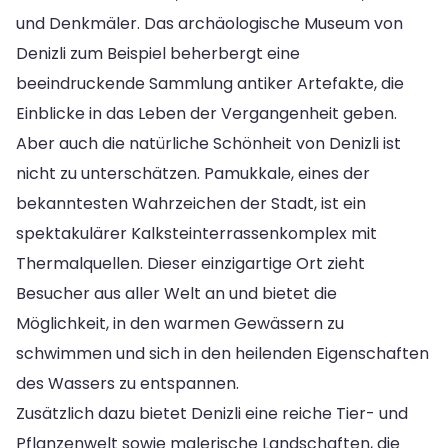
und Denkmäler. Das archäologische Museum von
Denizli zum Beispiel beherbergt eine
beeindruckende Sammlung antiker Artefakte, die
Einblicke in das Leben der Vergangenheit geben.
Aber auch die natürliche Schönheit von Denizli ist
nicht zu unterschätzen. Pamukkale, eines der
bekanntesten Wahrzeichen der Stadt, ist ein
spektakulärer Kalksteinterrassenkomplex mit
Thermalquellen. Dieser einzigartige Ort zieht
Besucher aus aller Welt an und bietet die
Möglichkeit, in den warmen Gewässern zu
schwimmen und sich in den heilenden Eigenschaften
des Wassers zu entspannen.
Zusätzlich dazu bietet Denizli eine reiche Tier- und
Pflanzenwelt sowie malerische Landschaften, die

────

- **What you will do**
Write out, please, only the lines from the one with "Zusätzlich dazu bietet" through the last line above, both included and unchanged.

- **Result**
Zusätzlich dazu bietet Denizli eine reiche Tier- und
Pflanzenwelt sowie malerische Landschaften, die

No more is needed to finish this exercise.